Мы с Павлом были парализованы ужасом. Кажется, я никогда еще не слышала, чтобы он так громко кричал. Какой смысл был вести себя тихо – рев воды заглушал любые звуки! С другой стороны, мы понимали, что если нас и найдут немцы, то уже мертвыми. Что до меня, то я не столько кричала, сколько издавала короткие вопли, потому что как только я открывала рот, его тут же заливало водой. Я знала, что мы утонем, почти утонули.
Я ухватилась за пальто Берестыцкого. Я вцепилась в него, как в спасательный круг и говорила:
– Молись, Якоб, молись! Jakob, modl sie!
Я повторяла эти слова снова и снова. Мне казалось, что из всех нас он ближе всех к Богу. Ведь он каждый день обращался к Нему с молитвами. И если уж Бог и услышит наши мольбы о спасении, то только через Берестыцкого.
И тут произошло чудо – вода начала спадать. Мы уже вытянулись в нашем бункере до самого потолка. Между водой и потолком оставался небольшой воздушный карман, и как раз в тот момент, когда мы сделали по последнему, как нам думалось, глотку воздуха и обменялись последними в нашей жизни взглядами, вода вдруг начала уходить. Скорее всего, прочистились засорившиеся в первые мгновения наводнения трубы. Я уж не знаю, какие молитвы читал Берестыцкий, но они явно были услышаны, и совсем скоро в бункере остались только мы да кучи грязи и мусора, которые теперь предстояло убрать. Все, что у нас было, унесла вода: кастрюли, сковородки, ложки, консервы – все… Остались только доски, которые снова легли на грязный пол, и… мы.
И это было важнее всего. Мы были живы – только это имело для нас значение. Инструменты и продукты – дело наживное, главное, мы есть!.. За все это время мы ни разу не задумывались, какую опасность могут представлять для нас воды Пельтева. Да, река уже забрала у нас дядю Кубу, но до этого момента мы никогда не чувствовали с ее стороны большой угрозы.

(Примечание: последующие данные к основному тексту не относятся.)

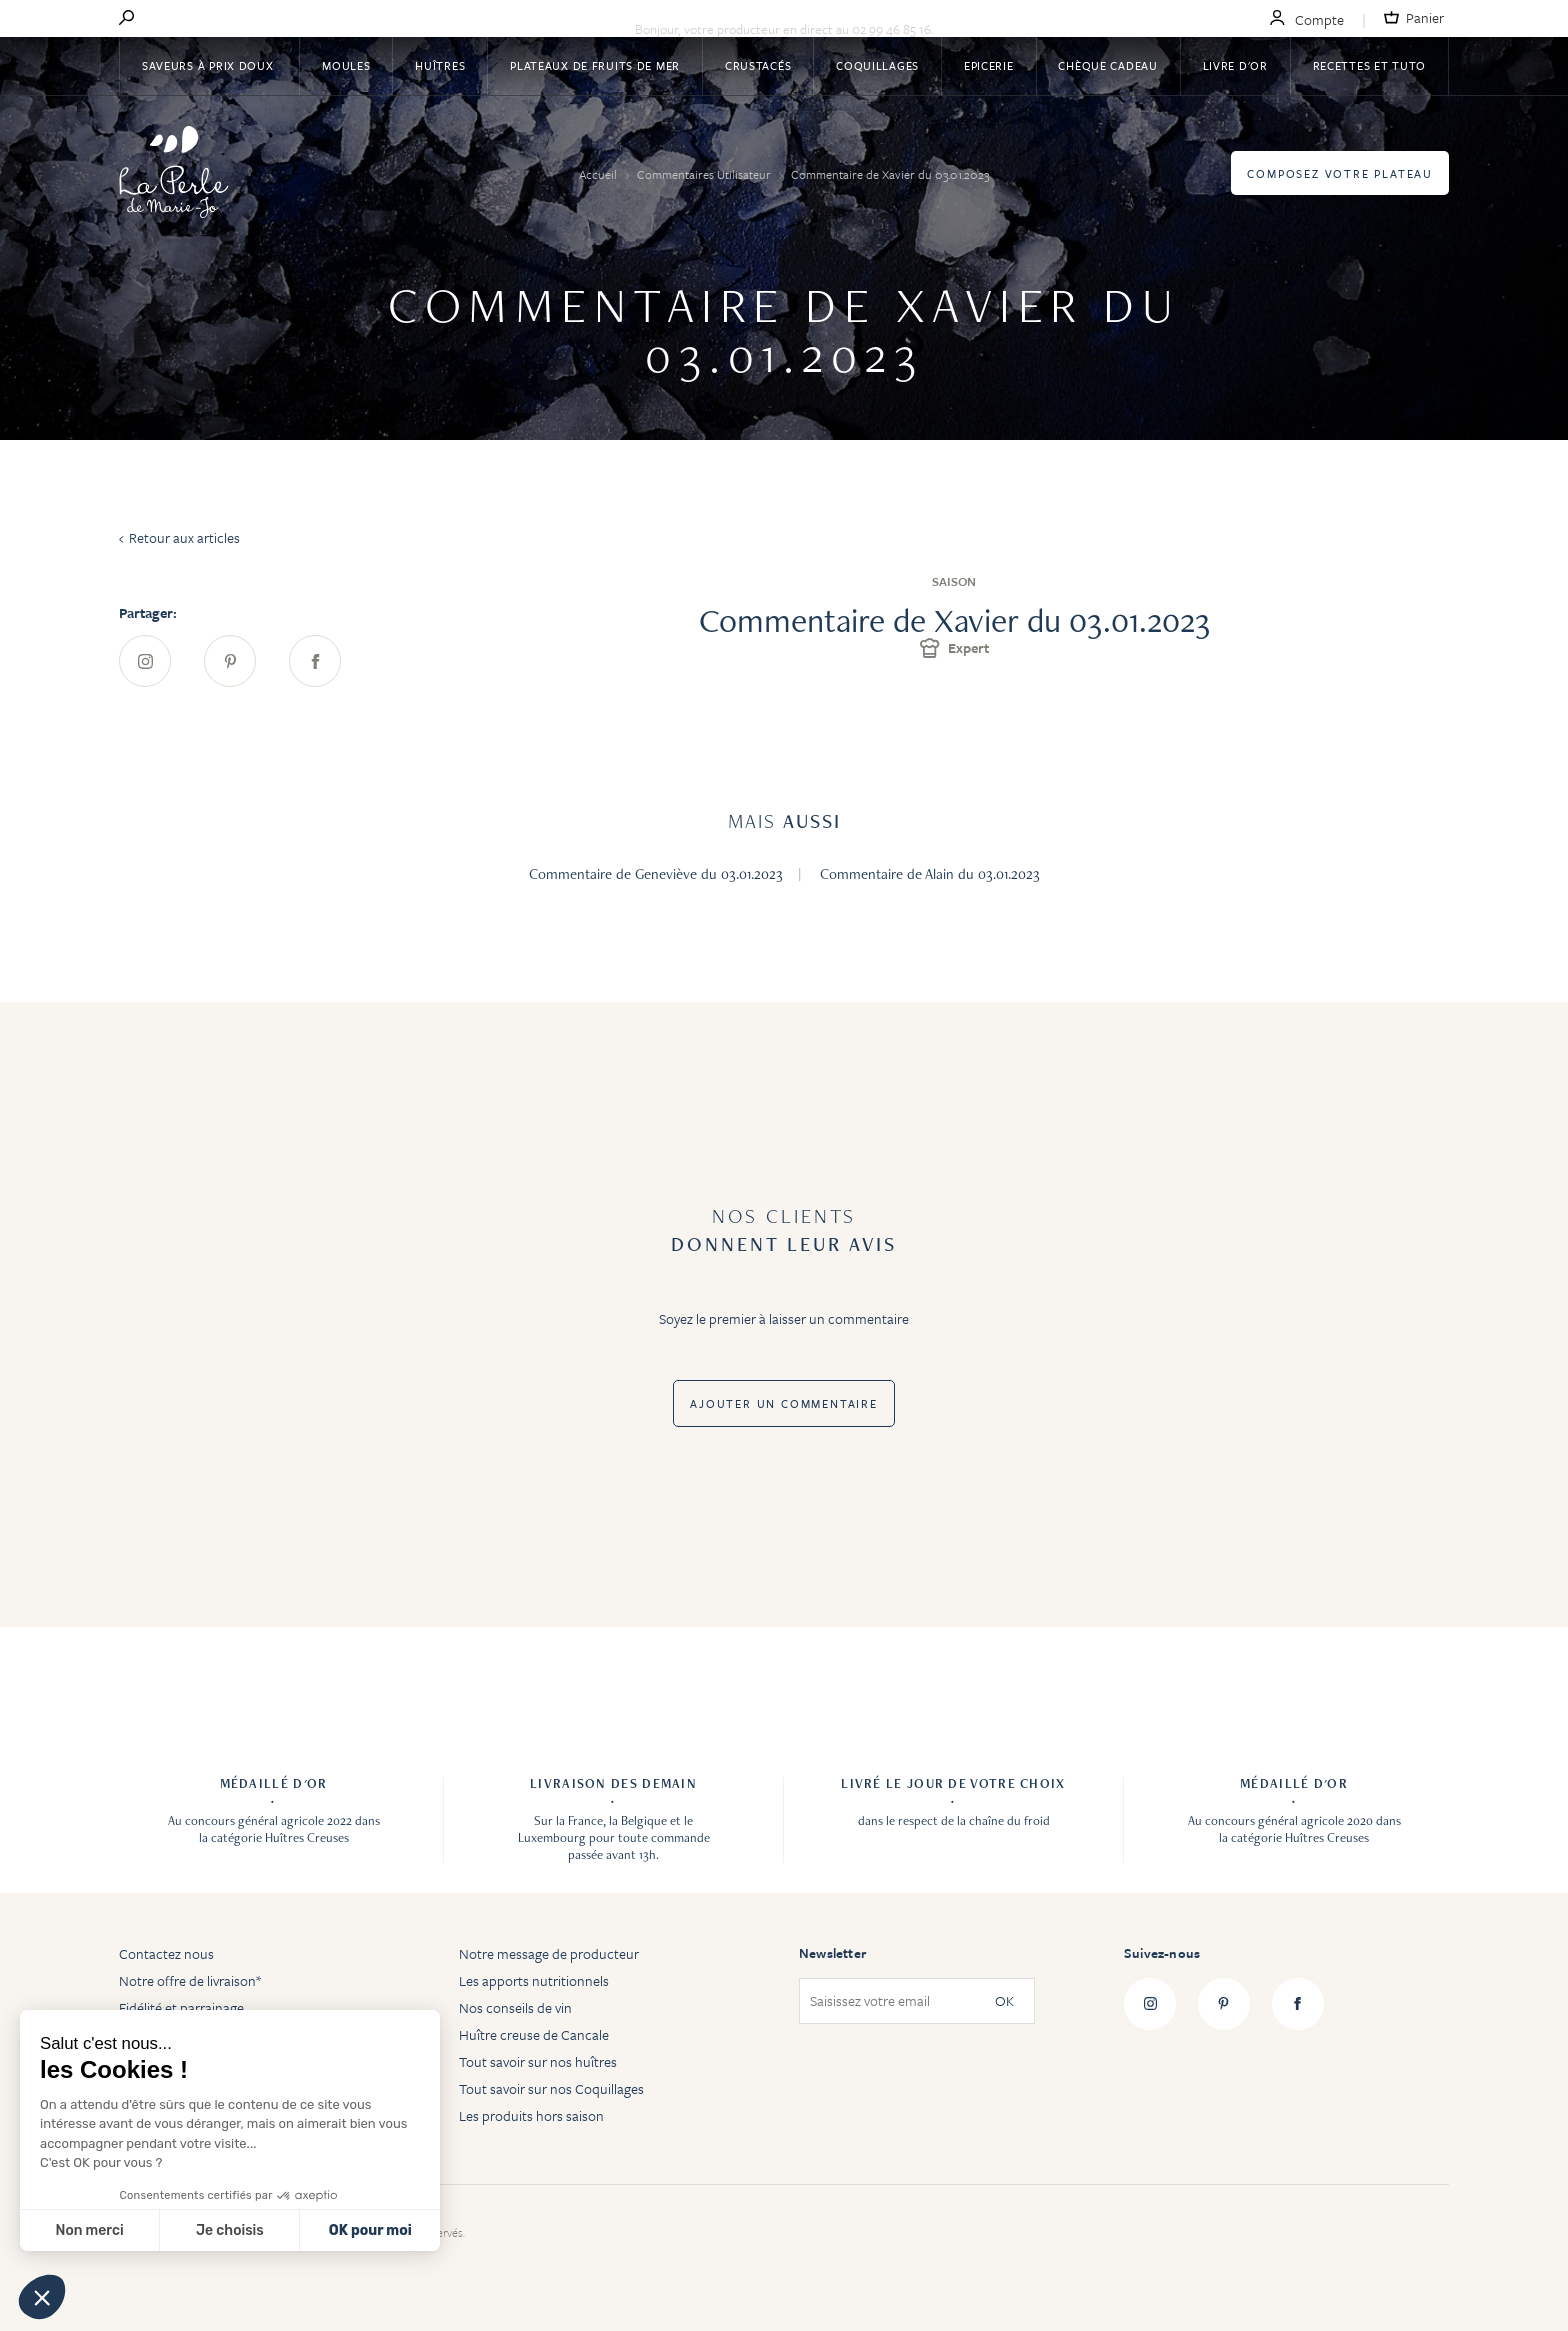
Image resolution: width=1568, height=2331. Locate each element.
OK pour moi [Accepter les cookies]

На следующее утро пришли Соха с Вроблевским. Соха был настолько уверен в нашей гибели, что по пути даже зашел в церковь и поставил свечи за упокой наших душ. Он не сомневался, что кого-то из нас унесло потоком, а трупы остальных обнаружатся во Дворце. Но мы – все десять! – были живы. Соха был потрясен и посчитал это проявлением промысла Божьего. Да мы и сами думали, что без помощи свыше не прошли бы через это страшное испытание.

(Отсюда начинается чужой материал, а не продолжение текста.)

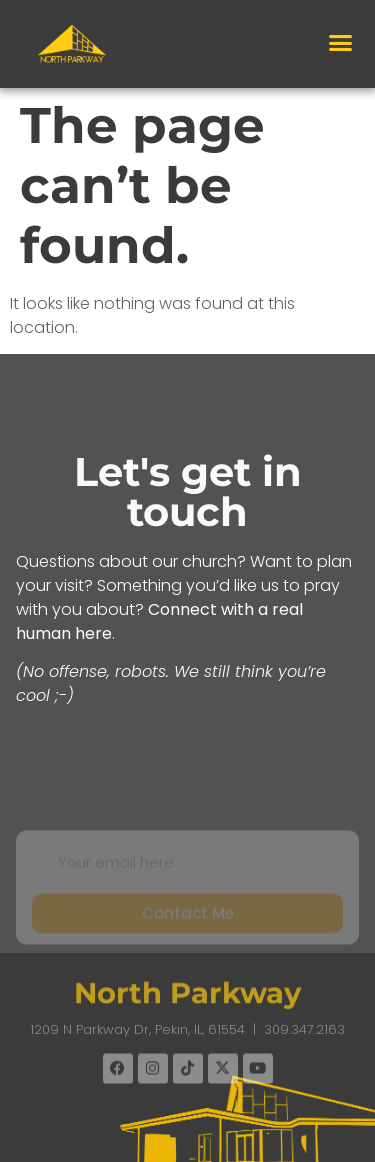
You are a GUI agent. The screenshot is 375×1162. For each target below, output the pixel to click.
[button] (341, 43)
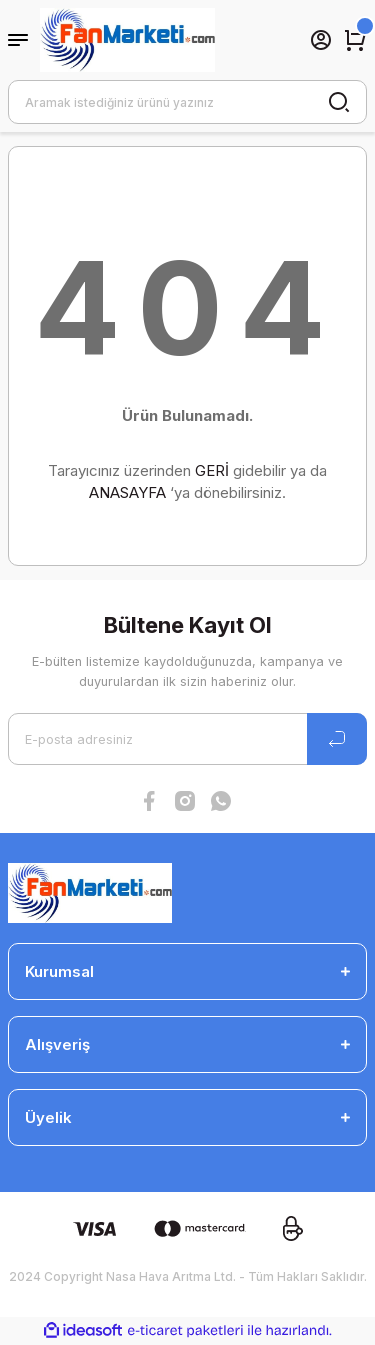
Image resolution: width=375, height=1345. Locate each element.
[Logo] (127, 40)
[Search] (187, 102)
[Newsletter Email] (187, 739)
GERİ (212, 470)
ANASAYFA (127, 492)
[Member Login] (321, 40)
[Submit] (337, 739)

Я до сих пор боюсь дождей. И зародился этот страх именно в тот день. На меня наводил ужас даже звук капели. Как только начинался дождь, я сразу обращалась к маме с вопросом:
– Будет ливень, мама?
Даже после войны, увидев, что начинается дождь, я долго еще спрашивала у мамы:
– Будет ливень?
Даже сейчас я нервничаю, заслышав звук ливня. Я переношусь мыслями во Дворец и снова переживаю мгновения, показавшиеся нам последними в жизни. И не важно, что нам удалось выбраться из той передряги, что остались только воспоминания… Тогда я была вынуждена смириться с неизбежностью своей смерти…
* * *
Все это время мой папа внимательно следил за продвижением Советской армии. Он говорил, что нашим спасением будет приход русских – тех, что некогда были нашими угнетателями! Отец и Соха ежедневно вместе изучали карту Польши и, сопоставляя данные немецких, русских и польских изданий, пытались выудить из газетной пропагандистской шелухи крупицы правды о положении на фронте. Обстановка менялась изо дня в день. Сегодня немцы наступали, завтра отступали. Русские добивались незначительных успехов – чаще сообщалось об их разгроме. Но русские продвигались на запад! Отец тыкал на карте в какие-то точки и говорил:
– Они не здесь, они еще не здесь.
Каждую минуту нужно было знать, что происходит на фронте. Он, словно генерал, вел битву за победу, передвигая по карте кусочки бумаги.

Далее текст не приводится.